# Bere Jewelers and the RFRA



## JoeZ (Sep 30, 2007)

Barry Cole, owner of Bere Jewelers, is making a fantastic gesture to help the Reef Fish Restoration Association this Christmas.

He is donating 10% of the sales from both shops for any customer that mentions the RFRA from Dec. 10 through Dec. 24th.

Watches, rings, you name it, he's got it all and at great prices. 

I'm not a big jewelery guy but my wife is a fan of the bling. Anytime I get her something it comes from Barry.

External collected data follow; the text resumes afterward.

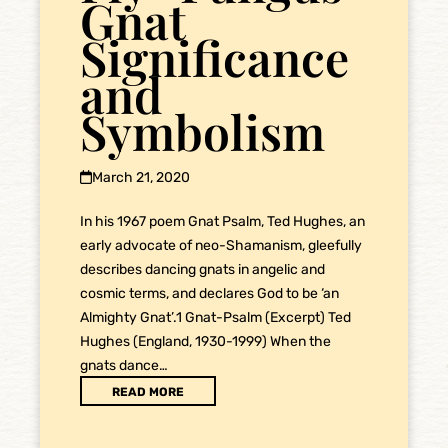
Gnat
Significance
and
Symbolism
March 21, 2020
In his 1967 poem Gnat Psalm, Ted Hughes, an
early advocate of neo-Shamanism, gleefully
describes dancing gnats in angelic and
cosmic terms, and declares God to be ‘an
Almighty Gnat’.1 Gnat-Psalm (Excerpt) Ted
Hughes (England, 1930-1999) When the
gnats dance…
READ MORE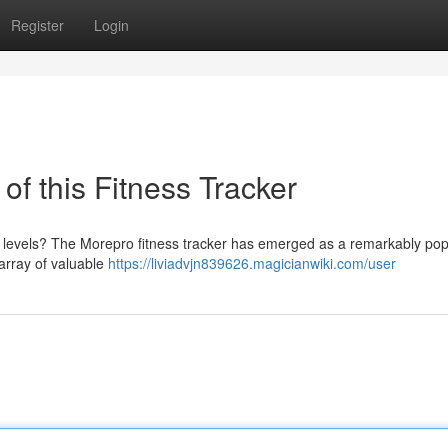
Register
Login
f this Fitness Tracker
h levels? The Morepro fitness tracker has emerged as a remarkably pop
 array of valuable
https://liviadvjn839626.magicianwiki.com/user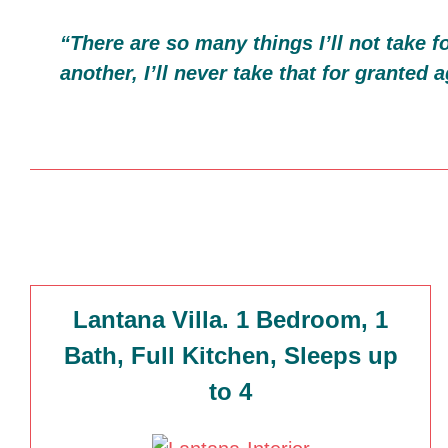
“There are so many things I’ll not take 
another, I’ll never take that for granted a
Lantana Villa. 1 Bedroom, 1
Bath, Full Kitchen, Sleeps up
to 4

We at the RFRA would like to thank Barry for doing this promotion again this year and I hope y'all get in there to see what he has, hell just go look at the floors and carpentry at the new store, it's gorgeous. Be sure to mention the RFRA, we can use all the help we can get.



Thanks again Barry.



209 Gulf Breeze Parkway

Gulf Breeze, FL 32561

Tel: (850) 934-2688





4421 Bayou Blvd

Pensacola, FL 32503

Tel: (850) 477-6818


----------



## JoeZ (Sep 30, 2007)

It's 5:22, time to get this back up top!


----------



## mpmorr (Oct 3, 2007)

Way to go Barry, class act as always.:bowdown:toast


----------



## Last Drop (Oct 3, 2007)

:clap I've been thinking about upgrade the wifes wedding ring. I will swing by this week.


----------



## JoeZ (Sep 30, 2007)

That's awesome, your wife deserves the biggest rock Barry's got!oke

Really though, thanks to everyone who is going to go over there and thanks Barry for all your help.


----------



## Halfmoon (Oct 3, 2007)

I bought a beach ball charm there. 

Thanks!!!


----------



## JoeZ (Sep 30, 2007)

It's Christmas time, kids.

What are YOU getting the wife/girlfriend?

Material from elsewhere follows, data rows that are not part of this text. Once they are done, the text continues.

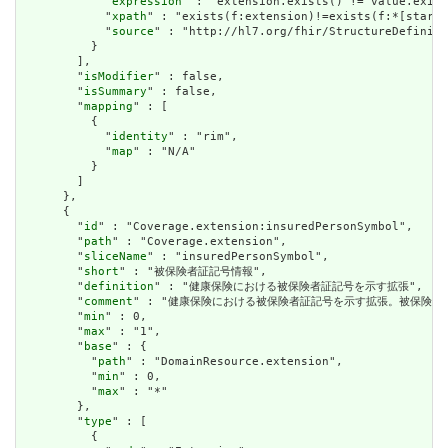
            "
expression
" : "extension.exists() != value.exist
            "
xpath
" : "exists(f:extension)!=exists(f:*[starts
            "
source
" : "http://hl7.org/fhir/StructureDefiniti
          }

        ],

        "
isModifier
" : false,

        "
isSummary
" : false,

        "
mapping
" : [

          {

            "
identity
" : "rim",

            "
map
" : "N/A"

          }

        ]

      },

      {

        "
id
" : "Coverage.extension:insuredPersonSymbol",

        "
path
" : "Coverage.extension",

        "
sliceName
" : "insuredPersonSymbol",

        "
short
" : "被保険者証記号情報",

        "
definition
" : "健康保険における被保険者証記号を示す拡張",

        "
comment
" : "健康保険における被保険者証記号を示す拡張。被保険者記
        "
min
" : 0,

        "
max
" : "1",

        "
base
" : {

          "
path
" : "DomainResource.extension",

          "
min
" : 0,

          "
max
" : "*"

        },

        "
type
" : [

It'd be better if it was from Bere!


----------



## JoeZ (Sep 30, 2007)

Seven days left!!!!!


----------



## flynurse (Oct 9, 2007)

just bought a pendant and necklace at the gulfbreeze store. the girl helping me didn't know anything about it. she only knew about the zoo benefit.


----------



## Corpsman (Oct 3, 2007)

Bumpz


----------



## Barry Cole (Oct 3, 2007)

Just make sure that you give me your name on the sales ticket. PFRA will get the credit. We are doing something for the zoo as well...



Thanks!


----------



## biggamefishr (Oct 26, 2007)

barry........not only are part of your profits going to the RFRA, but another part of them are going to the zoo? You need to be nominated for some type of community award or something.:clap


----------



## David Ridenour (Sep 28, 2007)

Good for you Barry! Proud to be associated with you through this forum and hope to meet you one day.


----------